I just remember that thread well, because some people were like, “you poor thing,” and all I could think of was that if that dilemma was posted anywhere else, people would be like, “girl…”
That is the main reason why I never sought a role as a people leader. I was forced into that role some 30 years ago when I was the first person in my role to be hired but we quickly realized we needed more resources in that area and I was made the manager of that team. I then had to lay everyone off a few years later during an economic downturn. I have resisted climbing the mgmt ladder ever since - and esp. after watching multiple managers at multiple employers throw their people under the bus to save their own skin or ingratiate themselves with upper managers. No thank you - I will just stay in the trenches where I won’t be expected to stab my troops in the back to satisfy the whim of some UL manager.
I’ve been following this thread with interest. And debated whether to say something which is perhaps not germane to the question, but here goes.
OP, part of becoming an adult is realizing that you don’t always get what you want when you want it. It’s also realizing that spending your life on the show circuit with multiple horses isn’t the pot of gold at the end of the rainbow.
Like many others, I had to stop showing horses when I aged out of juniors and went to college. Since the only good thing about my childhood was horses, I was desperate to get back to them. It took a while, but eventually I became that person for whom a really nice horse and shows every week was doable. I started riding again and got a nice horse–not WEF quality but wonderful for regaining my riding chops after years away. I started showing locally and thinking about next steps.

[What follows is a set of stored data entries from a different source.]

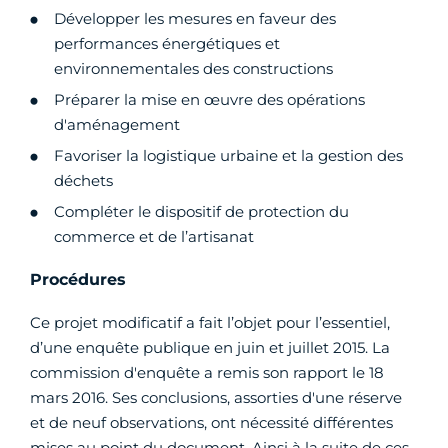
Développer les mesures en faveur des
performances énergétiques et
environnementales des constructions
Préparer la mise en œuvre des opérations
d'aménagement
Favoriser la logistique urbaine et la gestion des
déchets
Compléter le dispositif de protection du
commerce et de l’artisanat
Procédures
Ce projet modificatif a fait l’objet pour l’essentiel,
d’une enquête publique en juin et juillet 2015. La
commission d'enquête a remis son rapport le 18
mars 2016. Ses conclusions, assorties d'une réserve
et de neuf observations, ont nécessité différentes
mises au point du document. Ainsi à la suite de ces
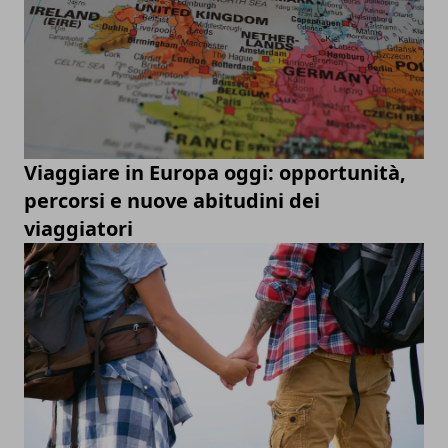
Viaggiare in Europa oggi: opportunità,
percorsi e nuove abitudini dei
viaggiatori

That was when I realized that I didn’t really want to spend my winters in Florida, or my summers travelling from one showground to another, and only seeing and talking to the same people week after week. There is so much “real life” you have to give up if you want to do that. Money, sure. But also time, relationships, travel, cultural and educational opportunities, etc. Over the years, I’d watched friends do that (talented amateurs on HOY horses). Eventually I’d also seen them get tired of the grind and give up riding entirely.
I ended up staying with my local shows and having a ball. Now (because I’m old) I have racehorses. OP, please think seriously about whether you want showing horses and living on the show circuit to be the biggest single priority of your life. My vote would be no. You’re young, you have plenty of options. Choose a career path you think you’ll enjoy. Don’t be saddled with a degree or a job you dislike just because someone tells you it might bring in enough money to take you to WEF.